Antiques
Magazine Antiques, Nov, 2008 by Wendell Garrett
Of course an over self-conscious straining after a nationalistic form of expression may defeat itself. But this is merely because self-consciousness is almost always a drawback. The self-conscious striving after originality also tends to defeat itself. Yet the fact remains that the greatest work must bear the stamp of originality. In exactly the same way the greatest work must bear the stamp of nationalism. American work must smack of our own soil, mental and moral, no less than physical, or it will have little of permanent value.

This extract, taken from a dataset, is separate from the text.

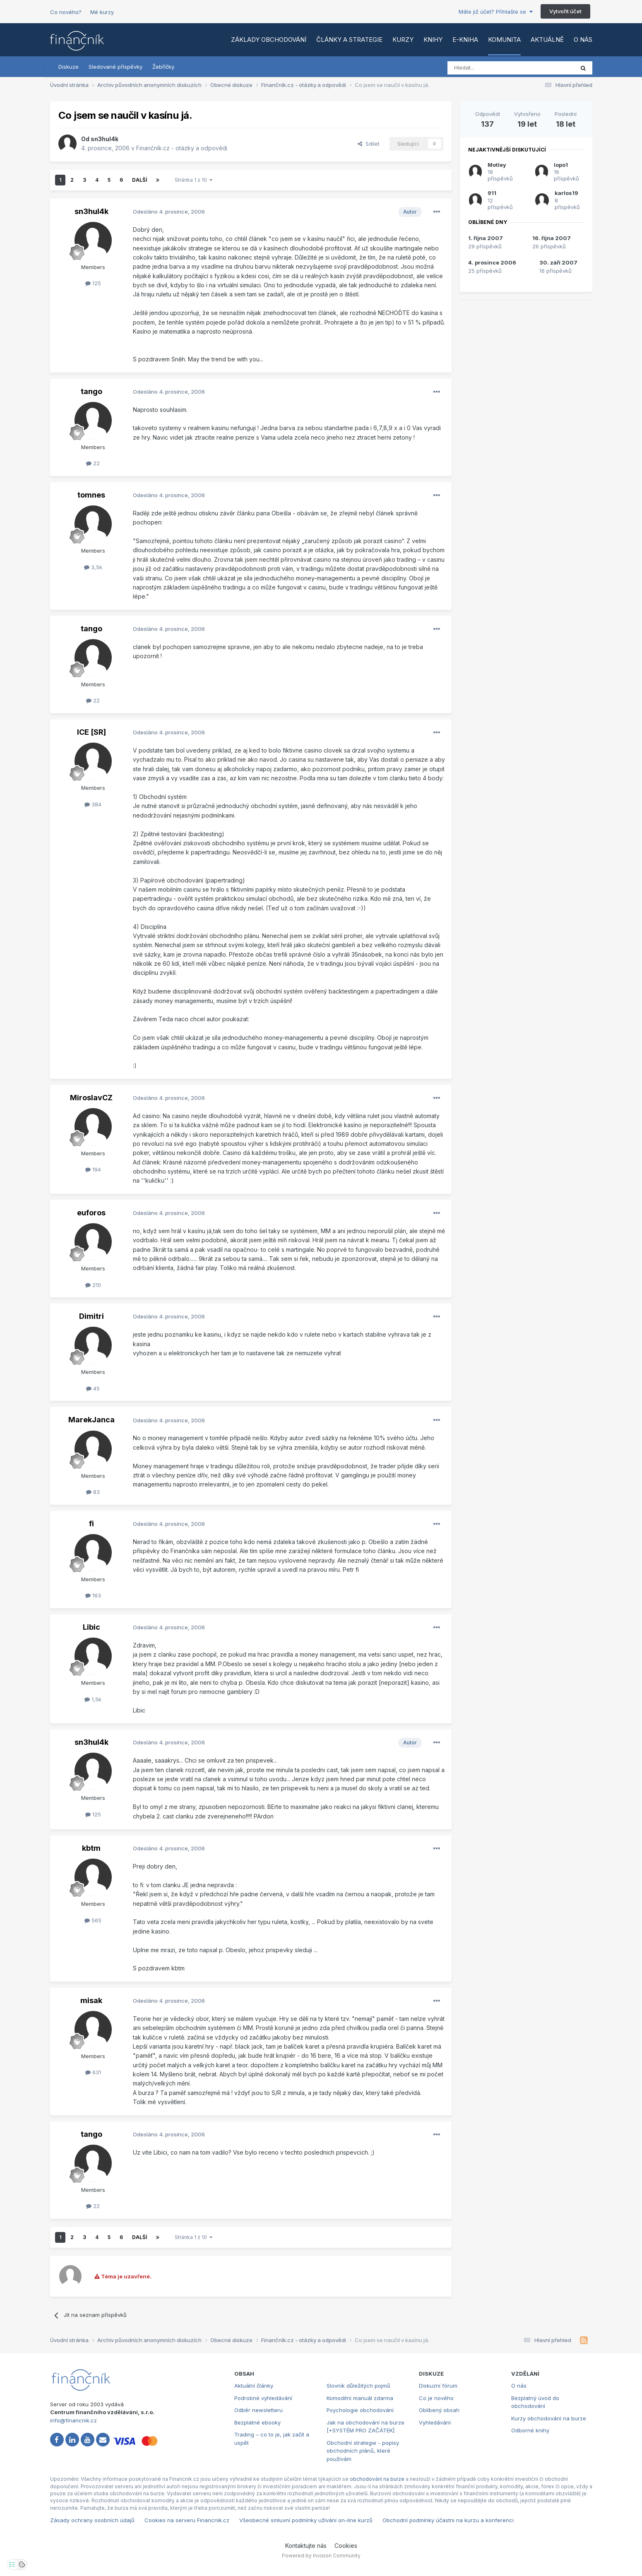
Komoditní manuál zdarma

Theodore Roosevelt, "Nationalism in Literature and Art," November 16, 1916,Proceedings of the Public Meetings of the American Academy of Arts and Letters and the National Institute of Arts and Letters, 1917
The five years that elapsed between the exhibition of the group of American artists known as the Eight, held in 1908, and the Armory Show of 1913, at the Sixty-ninth Regiment Armory in New York, where Marsden Hartley exhibited, marked a dramatic change of direction for the future of American painting. Like a number of other American artists at the time, Hartley went to Europe. He arrived in Paris in 1912, moved to Germany in 1913, and returned briefly to New York in November of that year. In October of 1914 he was shattered to learn of the death of Karl von Freyburg, a young German officer with whom he had fallen in love in Paris. Hartley's memorial to Freyburg grew into a series of paintings set against a flag with the Iron Cross hanging below (see frontispiece). But Freyburg's face is absent. Hartley's friend the critic Charles Caffin later described the symbolic meaning of the colors used by the artist: "white stands for 'flower-like purity,' red for 'glow of human fellowship,' yellow for 'joy of life,' and blue for 'more distant sensations of regret and hope.'" In December 1915 Hartley returned to New York again and exhibited his German officer paintings at Alfred Stieglitz's 291 gallery.
American art students had been flocking to Europe for instruction since just after the Civil War. As William Dean Howells wrote to Henry James: "The American who has known Europe much can never again see his country with the single eye of his ante-European days." James was joined in Europe by John Singer Sargent, James McNeill Whistler, and Mary Cassatt, the extraordinary young Philadelphian who overrode her parents' objections and went to Paris to study art.
Colonial America did not encourage development in the fine arts--there were no patrons, no public art museums or private collections of consequence, and no art schools. However, a surprising number of first-rate artists such as Benjamin West did teach themselves painting, drawing, and sculpture.
After the War of 1812, faith in the future of the United States burned with evangelical fervor at every level. Painters took up the challenge to the extent that the writer Anna Jameson, visiting from England in the 1830s, proclaimed, "the country seemed to swarm with painters." Artists of the period by and large shared a vision with the society around them and worked from an intuitive and natural relationship with their audience.
"Nothing in history had ever succeeded like America," as Henry Steele Commanger put it. "Nowhere else on the globe had nature been at once so rich and so generous; as nature and experience justified optimism."
To describe the United States required the artist to develop a new vocabulary. In Hartley's abstract portrait of Freyburg--and his contemporary Charles Demuth's similarly faceless portrait of Georgia O'Keeffe illustrated on page 125-these American artists did just that.
Painting Number 49, Berlin (also called Portrait of a German Officer and Berlin Abstraction) by Marsden Hartley (1877-1943), 1914-1915. Oil on canvas, 47 by 39 1/2 inches. Seattle Art Museum, partial and promised gift of the Barney A. Ebsworth Collection.